Dataset:
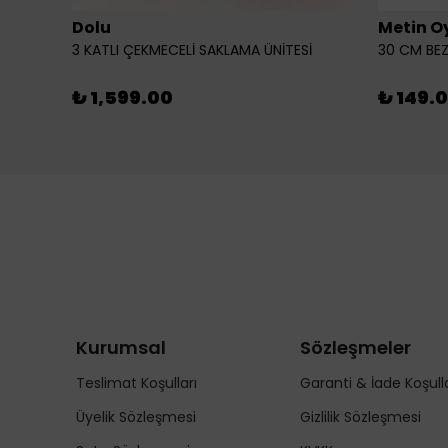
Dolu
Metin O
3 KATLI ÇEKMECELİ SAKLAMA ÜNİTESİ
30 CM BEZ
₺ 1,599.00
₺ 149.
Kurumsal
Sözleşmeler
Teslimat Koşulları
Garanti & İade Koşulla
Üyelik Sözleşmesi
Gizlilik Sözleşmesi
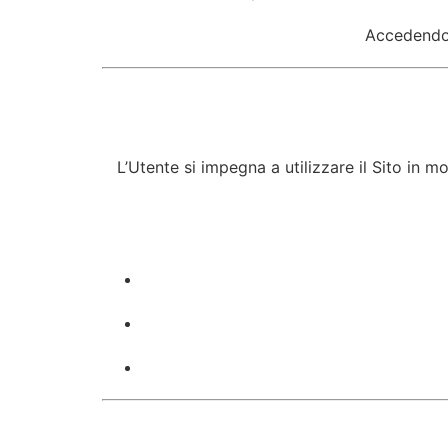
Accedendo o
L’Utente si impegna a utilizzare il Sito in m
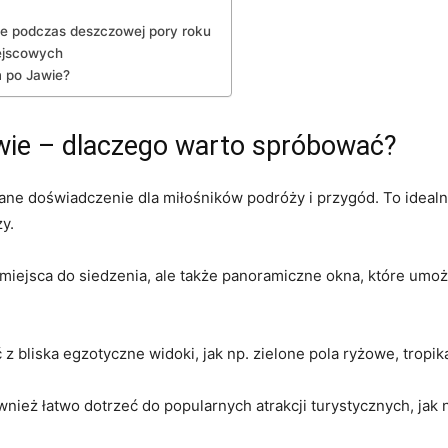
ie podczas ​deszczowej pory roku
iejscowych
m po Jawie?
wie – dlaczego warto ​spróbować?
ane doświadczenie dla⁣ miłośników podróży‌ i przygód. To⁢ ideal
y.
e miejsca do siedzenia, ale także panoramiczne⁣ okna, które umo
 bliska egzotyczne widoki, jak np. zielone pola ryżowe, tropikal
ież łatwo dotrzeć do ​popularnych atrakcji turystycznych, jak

...

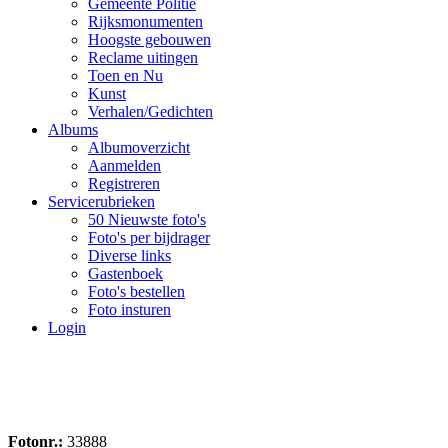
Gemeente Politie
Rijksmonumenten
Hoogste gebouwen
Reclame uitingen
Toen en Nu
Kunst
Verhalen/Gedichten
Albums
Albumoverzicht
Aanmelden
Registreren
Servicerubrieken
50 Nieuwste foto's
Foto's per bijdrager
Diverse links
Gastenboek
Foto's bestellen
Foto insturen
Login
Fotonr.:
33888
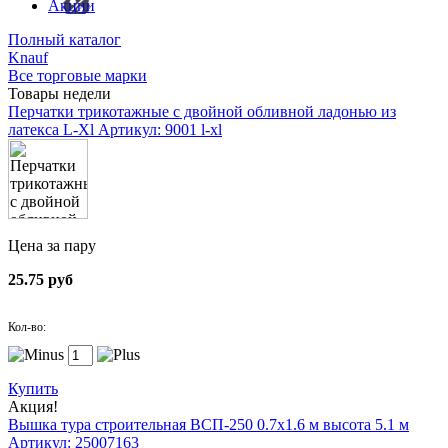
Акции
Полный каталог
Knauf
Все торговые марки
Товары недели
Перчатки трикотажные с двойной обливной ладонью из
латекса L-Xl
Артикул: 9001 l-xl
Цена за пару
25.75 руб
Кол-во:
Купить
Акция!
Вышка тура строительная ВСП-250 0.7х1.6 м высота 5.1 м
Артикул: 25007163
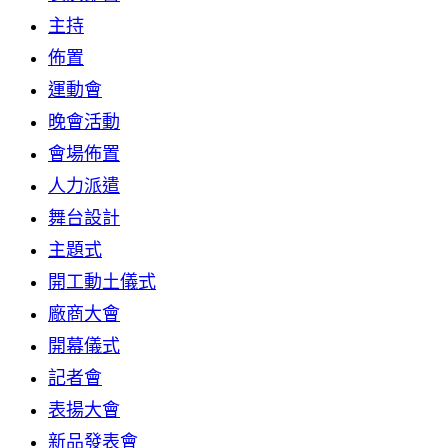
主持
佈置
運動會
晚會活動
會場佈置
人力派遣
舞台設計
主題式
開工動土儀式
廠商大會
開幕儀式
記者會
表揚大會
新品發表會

Problem: Which lines of the records above contain the word "Sözleşmesi"? Copy each of them.

Reply:
Üyelik Sözleşmesi
Gizlilik Sözleşmesi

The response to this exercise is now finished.